Life at Dounreay a hard slog in war time

 A recently-discovered booklet offers a glimpse of life at Dounreay’s airfield during the Second World War.

DSRL’s heritage officer, James Gunn, came across the booklet entitled “Life at Dounreay” on eBay, and successfully bid for it.

It turned out to date from 1943, when RAF Coastal Command built an airfield at Dounreay, called HMS Tern II, as a satellite of HMS Tern (Twatt, Orkney). It was intended to be an advance base for use in operations against occupied Norway, but was never used.

The booklet was produced by building firm W & J R Watson Ltd of West Lothian for their employees who were working on the building of the airfield, and living at the camp.

The camp, known as ‘Boston Camp’, had a welfare officer, camp steward and camp orderlies.

It appears that working at Dounreay was something not to be desired. The introduction from the directors reads: “..we sympathise particularly with those who have been removed suddenly from a sphere of work both congenial and handy in its situation to such a site as this at DOUNREAY.”

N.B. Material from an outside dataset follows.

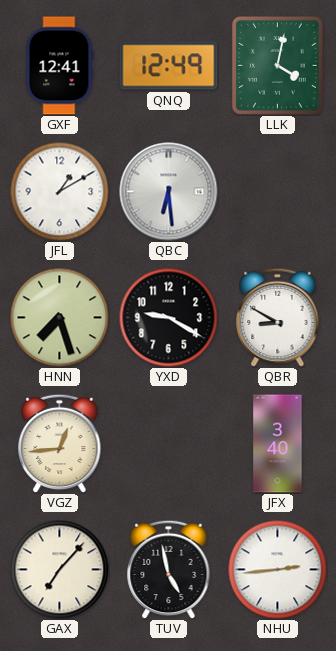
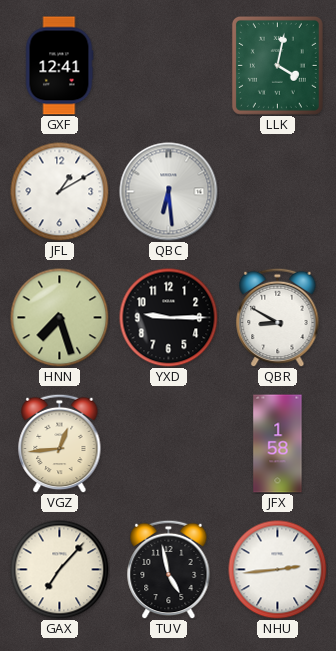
QNQ: 12:49 -> none
YXD: 9:20 -> 9:15
JFX: 3:40 -> 1:58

The Air Ministry charge for hut rent and food was one pound and 6 shillings per week, and if you needed medical attention, Dr McLaren from nearby Thurso visited twice a week.

The booklet goes on to give information on a large number of subjects, from details of the cutlery charge (“Regular diners at the Canteen will be issued by the Canteen Management with one mug, knife, fork and spoon when attending for their first meal, at a cost of three shillings”) to the time of lights out (“Lights will be turned off every night at 11 p.m. on the instructions of the Resident Engineer”).

"The booklet is only the second artefact I have collected from Dounreay’s World War II period," commented James Gunn.

"The other item is an eleven foot long dipstick that was used to check the levels in the aviation fuel storage tanks. I have no artefacts from the Boston Camp heydays of the late 1950s, despite the fact that around 2,000 construction workers and UKAEA staff lived on the site. I’m hopeful that this publicity will help to uncover a hidden gem."